Bhimrao Ramji AmbedkarBhimrao Ramji Ambedkar (April 14, 1891 — December 6, 1956) was a Buddhist revivalist, Indian jurist, scholar and Bahujan political leader who is the chief architect of the Indian Constitution. Born into a poor Untouchable community; he spent his life fighting against the system of Hindu untouchability and the Indian caste system. He is also credited for having sparked the Dalit Buddhist movement. Ambedkar has been honoured with the Bharat Ratna, India's highest civilian award, given for the highest degree of national service.
This article is the preface in the book The Untouchables Who Were They and Why They Became Untouchables? that was written by Dr. B. R. Ambedkar.

By Dr. B. R. Ambedkar
January l, 1948
1, Hardinge Avenue, New Delhi


This book is a sequel to my treatise called The Shudras–Who they were and How they came to be the Fourth Varna of the Indo-Aryan Society which was published in 1946. Besides the Shudras, the Hindu Civilisation has produced three social classes whose existence has not received the attention it deserves. The three classes are:
(i) The Criminal Tribes who number about 20 millions or so;
(ii) The Aboriginal Tribes who number about 15 millions; and
(iii) The Untouchables who number about 50 millions.
The existence of these classes is an abomination. The Hindu Civilization, gauged in the light of these social products, could hardly be called civilization. It is a diabolical contrivance to suppress and enslave humanity. Its proper name would be infamy.

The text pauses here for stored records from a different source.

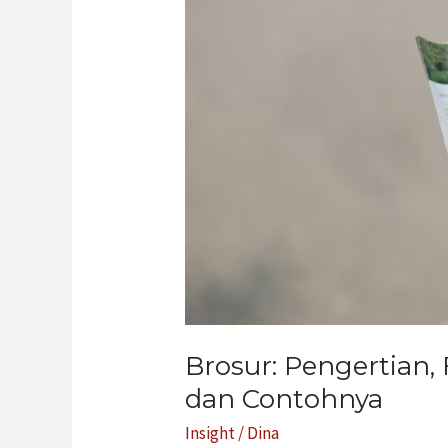
Cara
Membuat,
dan
Contohnya
Brosur: Pengertian,
dan Contohnya
Insight
/
Dina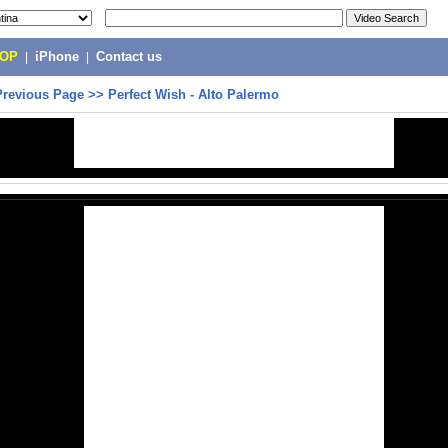
POP
|
iPhone
|
Contact us
Previous Page
>>
Perfect Wish - Alto Palermo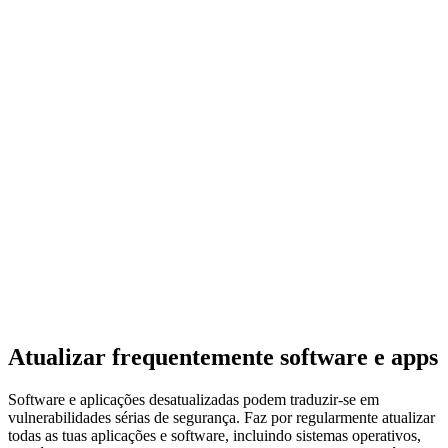
Atualizar frequentemente software e apps
Software e aplicações desatualizadas podem traduzir-se em
vulnerabilidades sérias de segurança. Faz por regularmente atualizar
todas as tuas aplicações e software, incluindo sistemas operativos,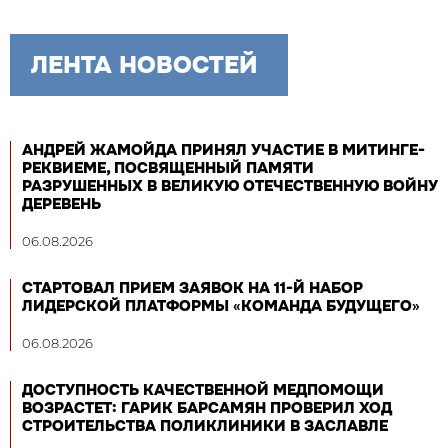
ЛЕНТА НОВОСТЕЙ
АНДРЕЙ ЖАМОЙДА ПРИНЯЛ УЧАСТИЕ В МИТИНГЕ-
РЕКВИЕМЕ, ПОСВЯЩЕННЫЙ ПАМЯТИ
РАЗРУШЕННЫХ В ВЕЛИКУЮ ОТЕЧЕСТВЕННУЮ ВОЙНУ
ДЕРЕВЕНЬ
06.08.2026
СТАРТОВАЛ ПРИЕМ ЗАЯВОК НА 11-Й НАБОР
ЛИДЕРСКОЙ ПЛАТФОРМЫ «КОМАНДА БУДУЩЕГО»
06.08.2026
ДОСТУПНОСТЬ КАЧЕСТВЕННОЙ МЕДПОМОЩИ
ВОЗРАСТЕТ: ГАРИК БАРСАМЯН ПРОВЕРИЛ ХОД
СТРОИТЕЛЬСТВА ПОЛИКЛИНИКИ В ЗАСЛАВЛЕ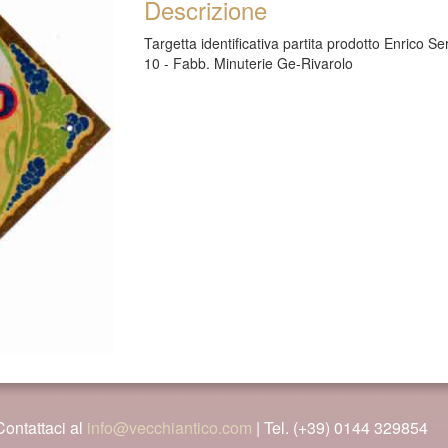
Descrizione
Targetta identificativa partita prodotto Enrico S
10 - Fabb. Minuterie Ge-Rivarolo
Contattaci al
info@vecchiantico.com
| Tel. (+39) 0144 329854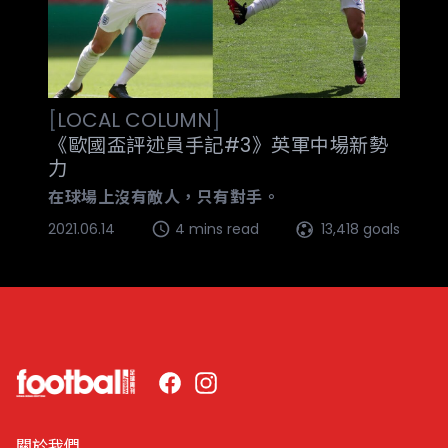
[
LOCAL
COLUMN
]
《歐國盃評述員手記#3》英軍中場新勢
力
在球場上沒有敵人，只有對手。
2021.06.14
4 mins read
13,418 goals
Facebook
Instagram
關於我們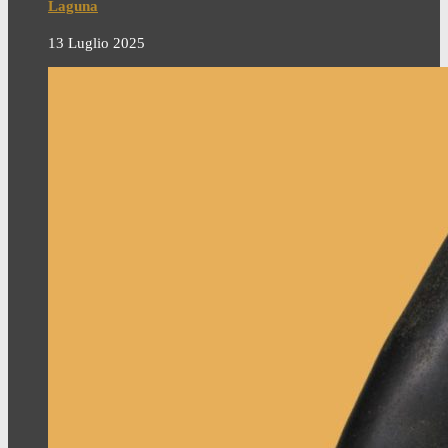
Laguna
13 Luglio 2025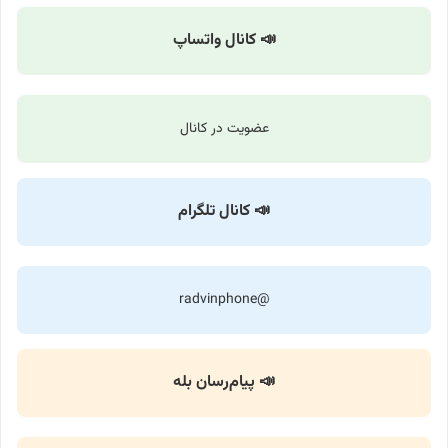
📣 کانال واتساپ
عضویت در کانال
📣 کانال تلگرام
@radvinphone
📣 پیام‌رسان بله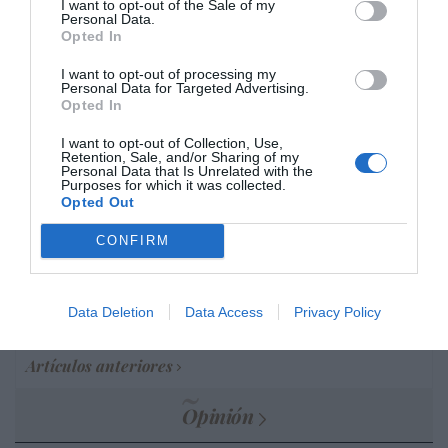
I want to opt-out of the Sale of my
Marcelo Gullo: “El trabajo de desmitificar la
Personal Data.
Opted In
historia, de poner la verdadera, de
desmontar la falsificación, es un trabajo
I want to opt-out of processing my
Personal Data for Targeted Advertising.
cristiano"
Opted In
por Hispanidad
I want to opt-out of Collection, Use,
Artículos anteriores
Retention, Sale, and/or Sharing of my
Personal Data that Is Unrelated with the
Purposes for which it was collected.
DIARIO DE LA CORRUPCIÓN SANCHISTA
Opted Out
CONFIRM
Diario de la corrupción sanchista. Hazte
Oír se manifiesta delante de La Mareta:
“Pedro Sánchez es un criminal”
Data Deletion
Data Access
Privacy Policy
por Redacción
Artículos anteriores
Opinión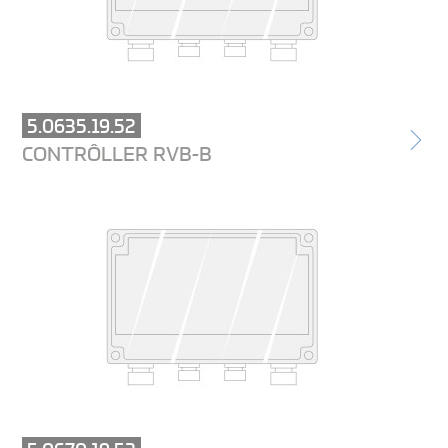
5.0635.19.52
CONTRÔLLER RVB-B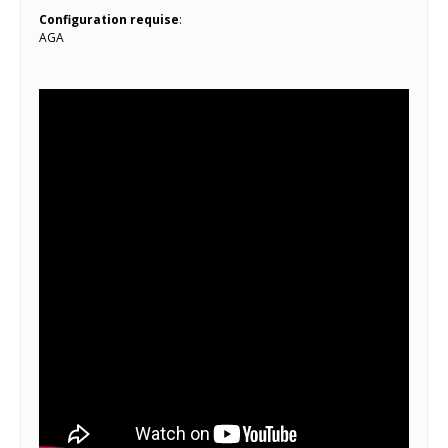
Configuration requise
:
AGA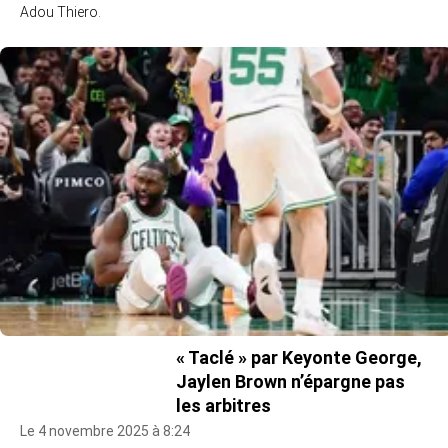
Adou Thiero.
« Taclé » par Keyonte George,
Jaylen Brown n’épargne pas
les arbitres
Le 4 novembre 2025 à 8:24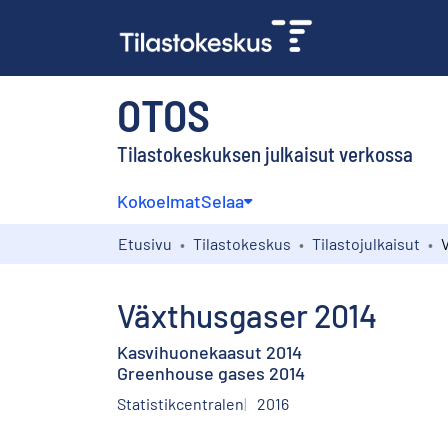
OTOS
Tilastokeskuksen julkaisut verkossa
Kokoelmat
Selaa
Etusivu
Tilastokeskus
Tilastojulkaisut
Växthusgaser 2014
Kasvihuonekaasut 2014
Greenhouse gases 2014
Statistikcentralen
2016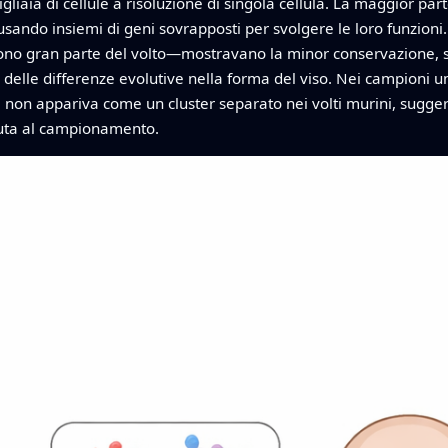
aia di cellule a risoluzione di singola cellula. La maggior parte 
ando insiemi di geni sovrapposti per svolgere le loro funzioni. T
scono gran parte del volto—mostravano la minor conservazione,
elle differenze evolutive nella forma del viso. Nei campioni um
e non appariva come un cluster separato nei volti murini, sugger
vuta al campionamento.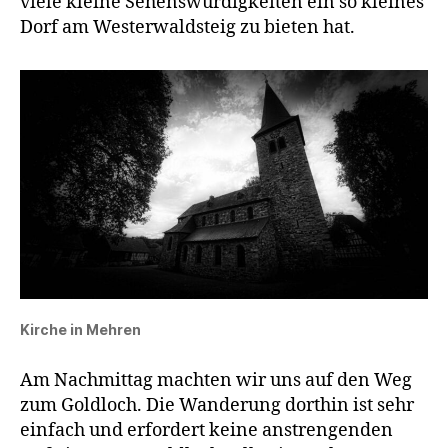
viele kleine Sehenswürdigkeiten ein so kleines
Dorf am Westerwaldsteig zu bieten hat.
Kirche in Mehren
Am Nachmittag machten wir uns auf den Weg
zum Goldloch. Die Wanderung dorthin ist sehr
einfach und erfordert keine anstrengenden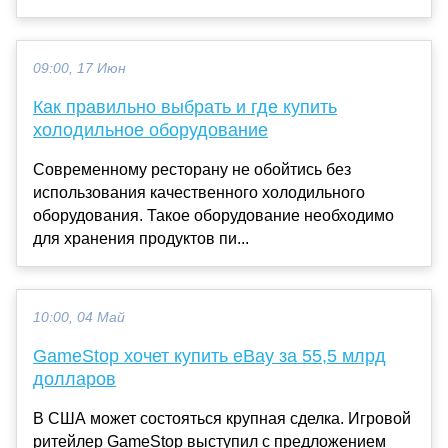
09:00, 17 Июн
Как правильно выбрать и где купить
холодильное оборудование
Современному ресторану не обойтись без
использования качественного холодильного
оборудования. Такое оборудование необходимо
для хранения продуктов пи...
10:00, 04 Май
GameStop хочет купить eBay за 55,5 млрд
долларов
В США может состояться крупная сделка. Игровой
ритейлер GameStop выступил с предложением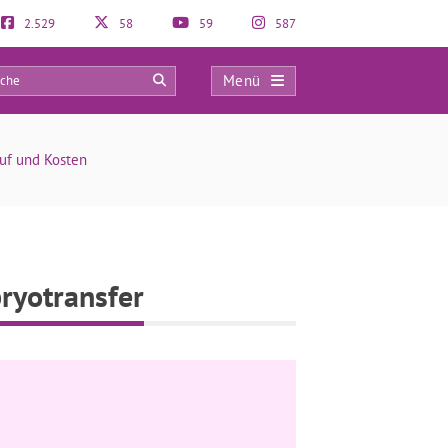
2.529
58
59
587
Menü
0
lauf und Kosten
ryotransfer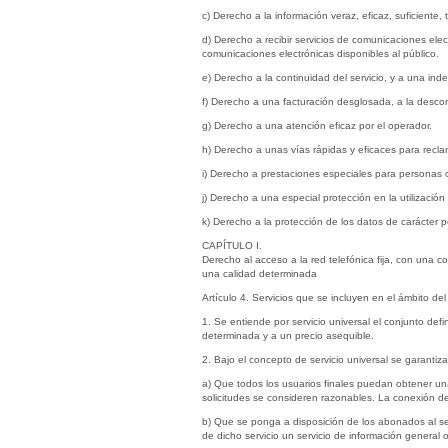
c) Derecho a la información veraz, eficaz, suficiente,
d) Derecho a recibir servicios de comunicaciones elec
comunicaciones electrónicas disponibles al público.
e) Derecho a la continuidad del servicio, y a una in
f) Derecho a una facturación desglosada, a la descone
g) Derecho a una atención eficaz por el operador.
h) Derecho a unas vías rápidas y eficaces para recla
i) Derecho a prestaciones especiales para personas 
j) Derecho a una especial protección en la utilización 
k) Derecho a la protección de los datos de carácter p
CAPÍTULO I.
Derecho al acceso a la red telefónica fija, con una c
una calidad determinada
Artículo 4. Servicios que se incluyen en el ámbito del 
1. Se entiende por servicio universal el conjunto def
determinada y a un precio asequible.
2. Bajo el concepto de servicio universal se garantiz
a) Que todos los usuarios finales puedan obtener una 
solicitudes se consideren razonables. La conexión de
b) Que se ponga a disposición de los abonados al se
de dicho servicio un servicio de información general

What else can be said of a civilization which has produced a mass of people who are taught to accept crime as an approved means of earning their livelihood, another mass of people who are left to live in full bloom of their primitive barbarism in the midst of civilization and a third mass of people who are treated as an entity beyond human intercourse and whose mere touch is enough to cause pollution?

In any other country the existence of these classes would have led to searching of the heart and to investigation of their origin. But neither of these has occurred to the mind of the Hindu. The reason is simple. The Hindu does not regard the existence of these classes as a matter of apology or shame and feels no responsibility either to atone for it or to inquire into its origin and growth.

On the other hand, every Hindu is taught to believe that his civilization is not only the most ancient but that it is also in many respects altogether unique. No Hindu ever feels tired of repeating these claims.

That the Hindu Civilization is the most ancient, one can understand and even allow. But it is not quite so easy to understand on what grounds they rely for claiming that the Hindu Civilization is a unique one. The Hindus may not like it, but so far as it strikes non-Hindus, such a claim can rest only on one ground. It is the existence of these classes for which the Hindu Civilization is responsible. That the existence of such classes is a unique phenomenon, no Hindu need repeat, for nobody can deny the fact.

One only wishes that the Hindu realized that it was a matter for which there was more cause for shame than pride.

The inculcation of these false beliefs in the sanity, superiority and sanctity of Hindu Civilization is due entirely to the peculiar social psychology of Hindu scholars.

To-day all scholarship is confined to the Brahmins. But un-fortunately no Brahmin scholar has so far come forward to play the part of a Voltaire who had the intellectual honesty to rise against the doctrines of the Catholic Church in which he was brought up; nor is one likely to appear on the scene in the future. It is a grave reflection on the scholarship of the Brahmins that they should not have produced a Voltaire.

This will not cause surprise if it is remembered that the Brahmin scholar is only a learned man. He is not an intellectual. There is a world of difference between one who learned and one who is an intellectual. The former is class-conscious and is alive to the interests of his class. The latter is an emancipated being who Is free to act without being swayed by class considerations. It is because the Brahmins have been only learned men that they have not produced a Voltaire.

Why have the Brahmins not produced a Voltaire?

The question can be answered only by another question. Why did the Sultan of Turkey not abolish the religion of the Mohammedan World?

Why has no Pope denounced Catholicism?

Why has the British Parliament not made a law ordering the killing of all blue-eyed babies?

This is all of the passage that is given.